The officials gave addresses over the phone to callers posing as fellow Government employees working for the UK's Department for Work and Pensions.
Details of the sting were revealed in a prosecution highlighting a growing threat to personal information.
It was concluded in a London courtroom yesterday, when an English firm and its boss were fined a total of £3,200.
Infofind Ltd, a private investigation outfit, targeted Belfast officials to commit what is called "blagging" - illegally obtaining personal details of individuals.
It had been tracing outstanding debtors for a finance organisation and managed to get hold of the addresses of some 250 people as a result of calls to Northern Ireland officials in 2005.

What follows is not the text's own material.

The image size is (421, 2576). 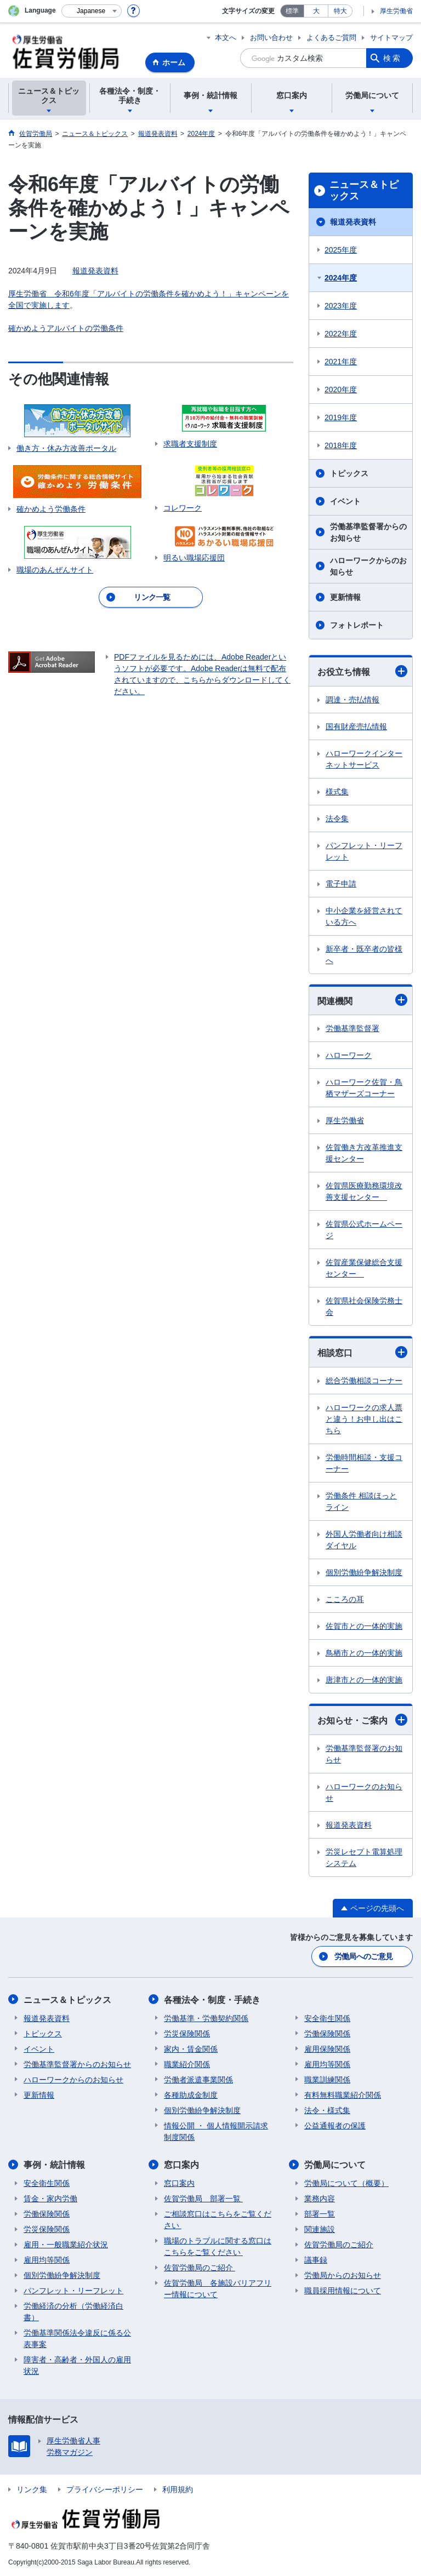 I want to click on 労働保険関係, so click(x=327, y=2033).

Infofind is based in Kingston in greater London. It was yesterday convicted by Kingston magistrates of 44 breaches of data protection legislation which protects personal information.

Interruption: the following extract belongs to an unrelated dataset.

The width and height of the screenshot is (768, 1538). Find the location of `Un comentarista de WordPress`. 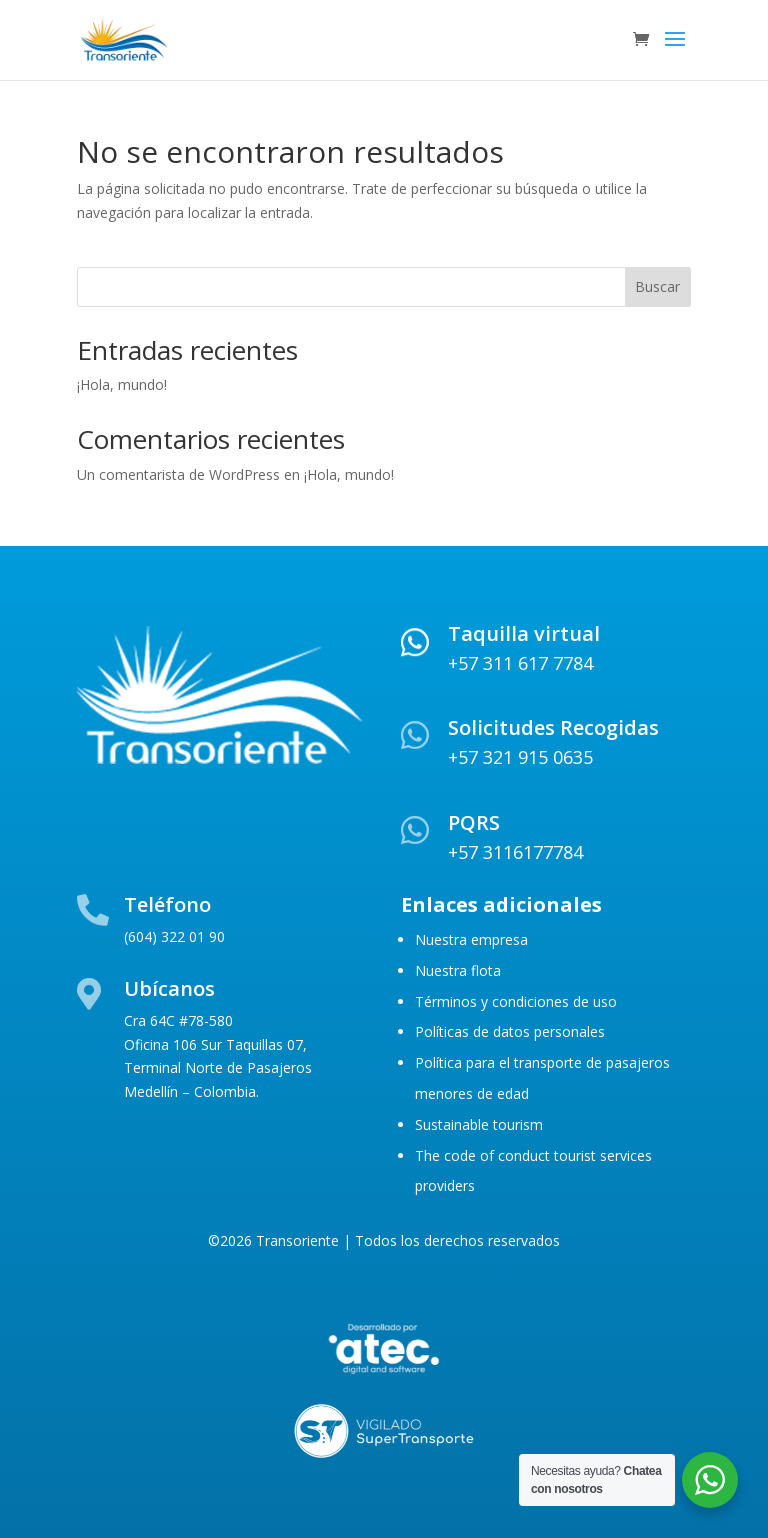 Un comentarista de WordPress is located at coordinates (178, 474).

Belfast officials tricked by the callers assisted the investigation into the firm by the Information Commissioner's Office (ICO), the UK's data protection watchdog.
The Infofind callers posed as DWP employees and gave false names. The firm used in-house DWP information on computer systems as part of its con.
In January 2005, a Belfast official gave information on eight people over the phone but afterwards filled in a call report, sparking an ICO probe.
In September 2005, calls were made to two Belfast civil servants and information relating to 245 individuals was provided.
The ICO probe found that details disclosed from Ulster related to individuals a finance company hired Infofind to trace. Infofind had a written agreement with this firm, On:Line Finance, to comply with Data Protection.
The prosecution resulted in fines totalling £2,800 for Infofind's MD Nick Munroe, along with a £400 penalty for Infofind itself. They were also ordered to pay £5,000 towards costs.
ICO solicitor Philip Taylor said: "Obtaining and selling personal information is a serious offence which can be highly damaging to the individuals concerned. This prosecution is the result of a thorough investigation by the Information Commissioner's Office and is part of our ongoing work to stop the illegal trade in personal information.
"Individuals must be confident that their personal information is stored securely by those organisations which hold and process it. The ICO is working with the Department for Work and Pensions to provide training for employees on how to deal with these bogus callers."
A DWP spokesman said it took the protection of customer information very seriously.
"Since these incidents occurred, we have reviewed and simplified guidance to staff on protecting customer information against this kind of threat."
Information Commissioner Richard Thomas, has called for prison sentences of up to two years for the illegal buying and selling of personal information.